この8月以降、台風や大雨に繰り返し見舞われてきた東北で、お米の実りが始まっている。陸前高田市横田の水田でも、震災後に生まれたブランド米「たかたのゆめ」が、粒ぞろいの実のたくさん詰まった穂を垂らすようになってきた。
「たかたのゆめ」は震災後、陸前高田の気候に合ったブランド米を!と作られるようになった(正確には過去に開発されていた種子を発掘・栽培)、地域限定で生産されるお米。数少ない種籾を少しずつ増やし、栽培規模の拡大を図ってきた。

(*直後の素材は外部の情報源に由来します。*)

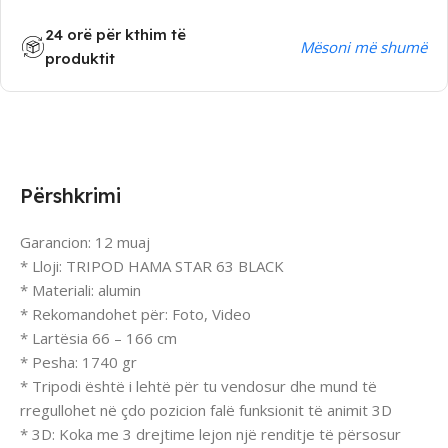
24 orë për kthim të
Mësoni më shumë
produktit
Përshkrimi
Garancion: 12 muaj
* Lloji: TRIPOD HAMA STAR 63 BLACK
* Materiali: alumin
* Rekomandohet për: Foto, Video
* Lartësia 66 – 166 cm
* Pesha: 1740 gr
* Tripodi është i lehtë për tu vendosur dhe mund të
rregullohet në çdo pozicion falë funksionit të animit 3D
* 3D: Koka me 3 drejtime lejon një renditje të përsosur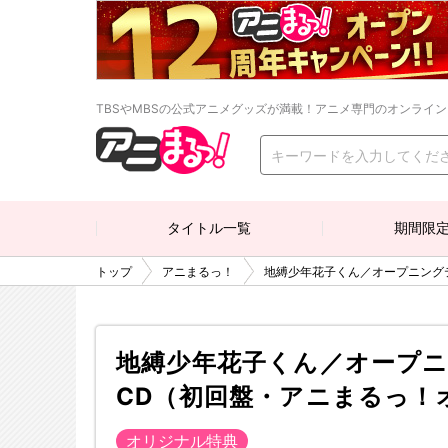
TBSやMBSの公式アニメグッズが満載！アニメ専門のオンライ
タイトル一覧
期間限
トップ
アニまるっ！
地縛少年花子くん／オープニングテ
地縛少年花子くん／オープニ
CD（初回盤・アニまるっ！
オリジナル特典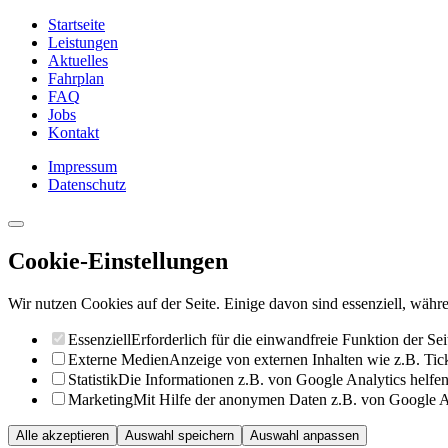
Startseite
Leistungen
Aktuelles
Fahrplan
FAQ
Jobs
Kontakt
Impressum
Datenschutz
Cookie-Einstellungen
Wir nutzen Cookies auf der Seite. Einige davon sind essenziell, währe
Essenziell
Erforderlich für die einwandfreie Funktion der Sei
Externe Medien
Anzeige von externen Inhalten wie z.B. Ti
Statistik
Die Informationen z.B. von Google Analytics helfen 
Marketing
Mit Hilfe der anonymen Daten z.B. von Google Ad
Alle akzeptieren
Auswahl speichern
Auswahl anpassen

「たかたのゆめ」は、イネとしては病害虫などに強く育ちやすいという特徴を持っている。そしてお米としては、すっきりとした味わいで料理を引き立てる名脇役として評価が高い。たとえば「てるてる-くいどころ小澤-」など陸前高田市内の料理店はじめ、東京駅のアンテナショップや新幹線のお弁当としても人気を博している。陸前高田市が新たな観光資源として開発した「陸前高田ホタテとワカメの炙りしゃぶしゃぶ御膳」(略称ホタワカ御膳)に使われているのも「たかたのゆめ」に他ならない。

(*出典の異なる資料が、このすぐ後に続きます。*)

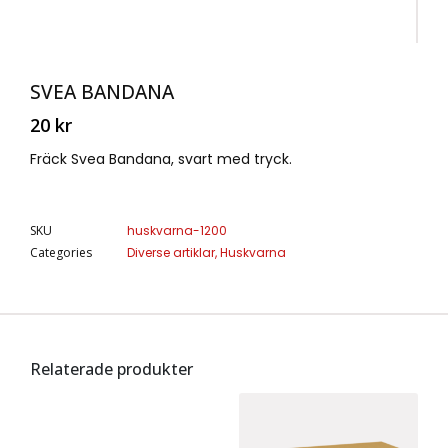
SVEA BANDANA
20
kr
Fräck Svea Bandana, svart med tryck.
SKU
huskvarna-1200
Categories
Diverse artiklar
,
Huskvarna
Relaterade produkter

そんな「たかたのゆめ」。あと少しで今年の新米にありつける。度重なる大雨や天候不良に負けることなく、美味しいお米をたくさん実らせてほしい。
「たかたのゆめ」はご飯として食べるのが一番なのはもちろんだが、お土産用のパッケージや米粉として使用した商品も数多く開発されている。陸前高田を代表するお菓子の「木村屋」さんでも、地元のソウルフーズというべき雁月やゆべしなど、「たかたのゆめ」の美味しさを生かした商品をつくってきた。
地元復活に向けて地域の人たちが力を合わせてブランド化に力を注いでいる「たかたのゆめ」。被災した陸前高田の再生の象徴として、これからますますたくさんの人に注目していただきたい。